PanARMENIAN.Net - Atom Egoyan's new film, Adoration, was named yesterday one of the 19 finalists that will be in competition next month for the prestigious Palme d'Or Award at the 61st annual Festival de Cannes.



The film's inclusion in Official Selection marks the sixth time that a feature film from the Victoria-raised, Toronto-based director's work has made the cut.



Reached yesterday, Egoyan said it was "an honor" to be included, adding "this is not something I take for granted." "Especially with this movie. It's a more intimate film. It's very much rooted in this culture and I'm so proud to represent the country at this level."



The previous Egoyan titles in the running for the Palme d'Or include Exotica (1994), The Sweet Hereafter (1997), Felicia's Journey (1999) and Where the Truth Lies (2005). Ararat, his 2002 film about the Armenian genocide, was an Official Selection in Cannes as well.

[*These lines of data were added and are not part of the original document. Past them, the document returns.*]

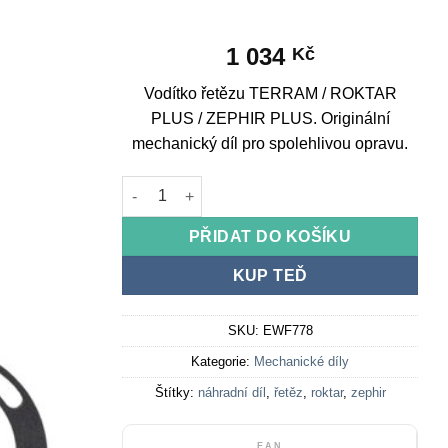
1 034
Kč
Vodítko řetězu TERRAM / ROKTAR
PLUS / ZEPHIR PLUS. Originální
mechanický díl pro spolehlivou opravu.
Chain guide TERRAM / ROKTAR PLUS / ZEPHIR
PŘIDAT DO KOŠÍKU
KUP TEĎ
SKU:
EWF778
Kategorie:
Mechanické díly
Štítky:
náhradní díl
,
řetěz
,
roktar
,
zephir
EAN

The 19-strong competition lineup includes projects from veteran directors including Clint Eastwood's Changeling, Jean-Pierre and Luc Dardenne's Le Silence de Lorna, Walter Salles and Daniela Thomas's Linha de Passe, Wim Wenders's The Palermo Shooting, and Steven Soderbergh's four-hour biopic, Che, about Sixties revolutionary Ernesto Che Guevara.



"It's always a little overwhelming when you look at the competition," Egoyan noted of his fellow filmmakers. "Having been on the jury there as well, however, it begins to make more sense once you're in the middle of it. From the outside, it seems a little crazy to just throw all these movies together, but they are selected quite carefully. There's an internal logic that you don't really get until you're actually there."



The Cannes' committee only screened Adoration this past weekend. Egoyan and his colleagues found out they would be vying for the Palme d'Or a few days ago.



Yesterday, Adoration's co-producers Simone Urdl and Jennifer Weiss said they were "thrilled" to get the news. "We certainly hoped it would happen," said the co-founders of Toronto's Film Farm, "and Cannes was the place we wanted the film to go. But because we were so late submitting it - and because there seems to be a lot of great films out there right now - we still weren't sure."]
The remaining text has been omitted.